Primeiramente, vale ressaltar que a dependencia brasileira dos recursos hídricos. Segundo o portal de notícias G1, menos de 15% da energia circulante no Brasil advém de fontes não hidráulicas. nota-se que, mesmo possuindo uma alta capacidade eólica e solar, os investimentos nacionais se restrigem à fonte liquida, que, nos meses de escassez, diminui a produção e provoca oscilações energéticas.
Porem, o acionamento de usinas termelétricas tornou-se necessário, por conta da alta demanda nas regiões metropolitanas. Nesse caso, a ativação de usinas requer um custo maior, pois a geração energética por combustíveis fósseis é mais cara e poluente que as hidrelétricas.

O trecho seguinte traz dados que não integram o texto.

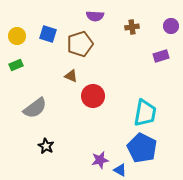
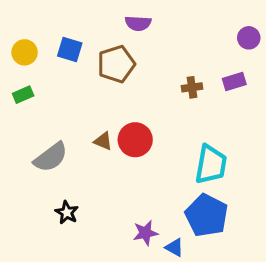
brown cross: (132, 27) -> (192, 87), moved
brown triangle: (71, 76) -> (103, 141), moved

Portanto, e necessário medidas para resolver os impasses gerados pela crise hídrica. Atraves dos projetos desenvolvidos pelo Mínistério de Minas e Energias, Ministério do meio Ambiente e pela Agência Nacional de Energia Elétrica em parceria com outras empresas, deverá investir na utilização de outros tipos de fontes renovaveis, como a eólica e, principalmente a solar, com o objetivo de garantir uma distribuição elétrica de qualidade para a população. E o Ministério da Tecnologia e Ciência atrair empresas automobilísticas, atraves da redução de impostos como o ICMS, influenciando a produção de veículos elétricos e híbridos no país, causando a diminuição de gases e contribui com o demasiadamente com o meio ambiente.